Juster currently serves as the deputy assistant to the president for international economic affairs and deputy director of the National Economic Council. “I was proud to support Ken’s nomination to be our country’s representative in India, one of our most important defense partners in the region,” said Sen. Mark Warner, D-Virginia, who co-chairs the Senate India Caucus with Sen. John Cornyn, R-Texas.
“I have known Ken since we were in law school in the 1970s. As Ambassador, I trust his decades of work on critical issues like trade, cybersecurity and defense will help advance the U.S.-India relationship in a positive direction,” said Warner, who also serves as vice chair of the Senate Intelligence Committee, in a press statement released shortly after Juster was confirmed.
Juster is seen as a veteran India hand. He founded and served as the U.S. Chair of the U.S.-India High Technology Cooperation Group, and was one of the key architects of the Next Steps in Strategic Partnership initiative between the United States and India.
“His work related to India played an important role in the transformation of the U.S.-India relationship and helped provide the foundation for the historic civil nuclear agreement between the two countries,” noted Warner.
Juster has also served at the State Department and at the Commerce Department.
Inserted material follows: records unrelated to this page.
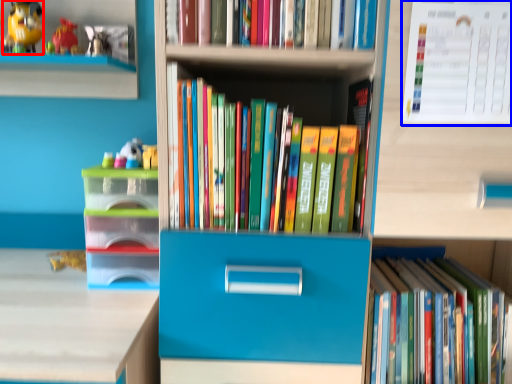 Question: Which point is closer to the camera, toy (highlighted by a red box) or paperback book (highlighted by a blue box)?

Choices:
 (A) toy
 (B) paperback book

Answer: (B) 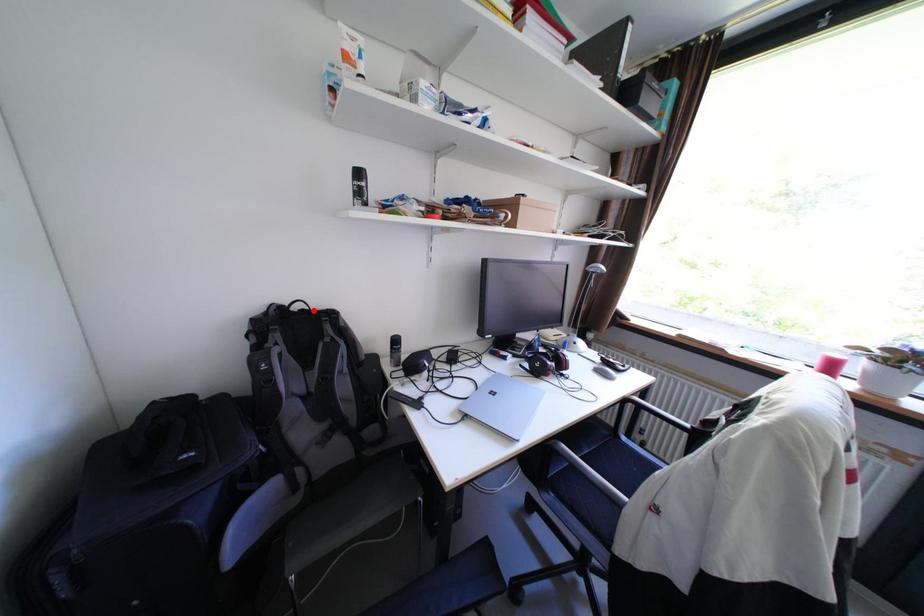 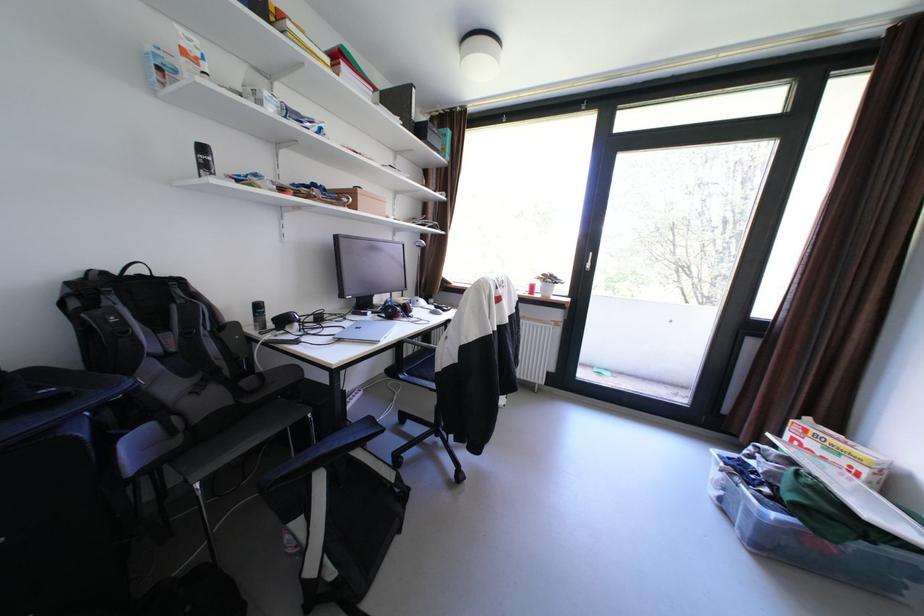 Locate, in the second image, the point that corresponds to the highlighted location in the first image.

(151, 276) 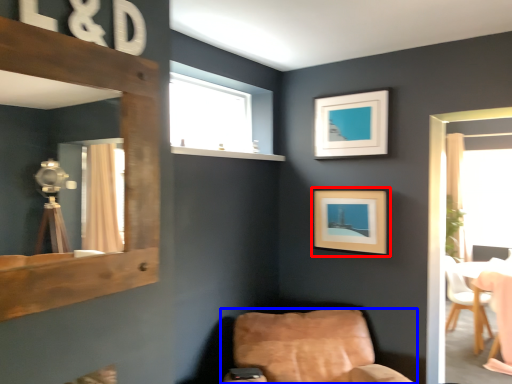 Question: Which object is closer to the camera taking this photo, picture frame (highlighted by a red box) or chair (highlighted by a blue box)?

Choices:
 (A) picture frame
 (B) chair

Answer: (B) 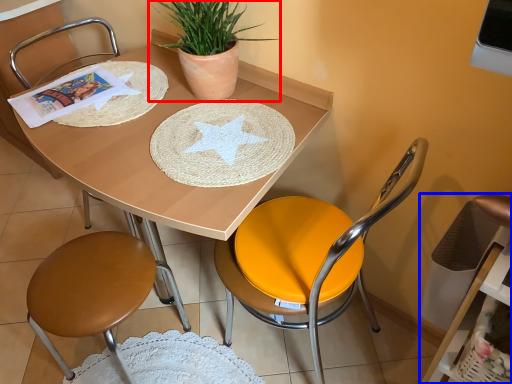 Question: Which object is further to the camera taking this photo, houseplant (highlighted by a red box) or swivel chair (highlighted by a blue box)?

Choices:
 (A) houseplant
 (B) swivel chair

Answer: (A) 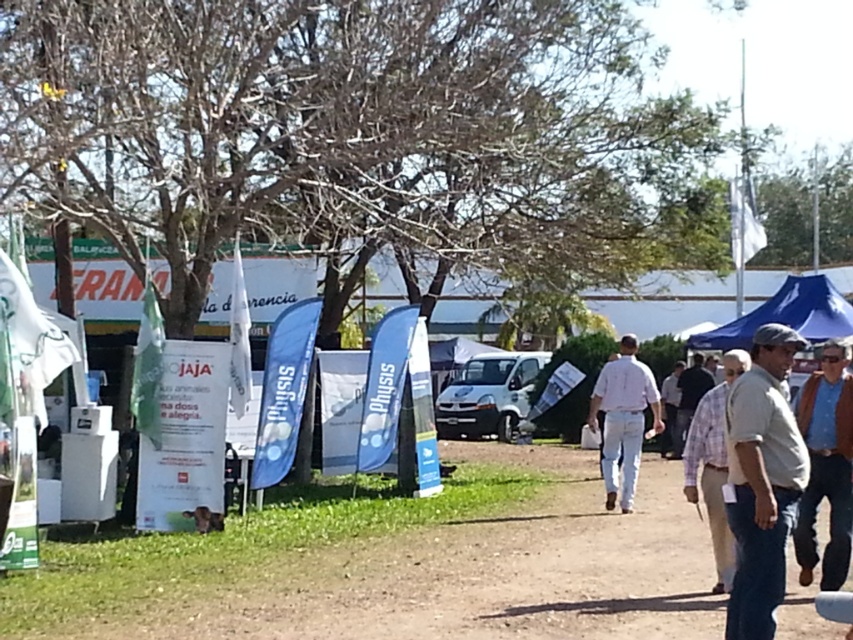 Question: Which point is closer to the camera?

Choices:
 (A) dark gray shirt at center
 (B) brown leather jacket at lower right

Answer: (B)

Question: Does brown dirt track at center have a smaller size compared to blue fabric canopy at center?

Choices:
 (A) no
 (B) yes

Answer: (B)

Question: Is brown dirt track at center to the right of brown leather jacket at lower right from the viewer's perspective?

Choices:
 (A) no
 (B) yes

Answer: (A)

Question: Which of the following is the farthest from the observer?

Choices:
 (A) light brown cotton shirt at center
 (B) blue fabric canopy at center
 (C) white cotton shirt at center
 (D) light brown shirt at center

Answer: (D)

Question: Which is nearer to the light brown cotton shirt at center?

Choices:
 (A) white cotton shirt at center
 (B) gray cotton shirt at right
 (C) dark gray shirt at center
 (D) brown leather jacket at lower right

Answer: (D)

Question: Can you confirm if gray cotton shirt at right is bigger than white cotton shirt at center?

Choices:
 (A) yes
 (B) no

Answer: (A)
His first call of duty will be to attend the Global Entrepreneurship Summit in Hyderabad Nov. 28-30. After Trump was elected to office, several Indian American business leaders expressed concern as to whether the summit, co-hosted by India and the U.S., would occur this year.
Later this month, Trump’s daughter Ivanka will be leading a powerful delegation of business luminaries to the GES. Prime Minister Narendra Modi is expected to inaugurate the three-day event. On Sept. 28, Juster sailed through his hearing with the Senate Foreign Relations Committee, handily fielding questions on bonded labor on human trafficking. The nominee emphasized that both countries could continue to work together to combat climate change, despite Trump’s pull-out of the Paris Agreement this summer. Juster noted that India has expressed great interest in clean technology and energy from renewable sources. He was unanimously confirmed by the Senate Foreign Relations Committee Oct. 26.
Juster was nominated by President Trump in September, and is in time to join the ongoing preparations for the Global Economic Summit end of November, being hosted jointly by Washington and New Delhi, where the U.S. delegation will be led by the President’s daughter Ivanka Trump.
A key player in the making of the U.S. – India civil nuclear agreement back in 2005, Juster will be pushing forward the administration’s ambitious agenda of strengthening the strategic alliance with India particularly in the Indo-Pacific region. This in the midst of a rare asymmetric drumbeat from Washington about India’s emerging global power status and Pakistan’s harboring of terrorists.
In his testimony at the Committee hearings, Juster said he looked forward to advancing “our strategic partnership with India – a relationship that is critical to promoting U.S. national security and economic interests.” He also spoke of the contributions of the nearly 4 million Indian-Americans, and stressed that as a democracy, India’s government and its civil society community was already “grappling” with issues like bonded labor and human rights as well as sex trafficking. He said he would find the right “interlocutors” to address American concerns in every area of concern.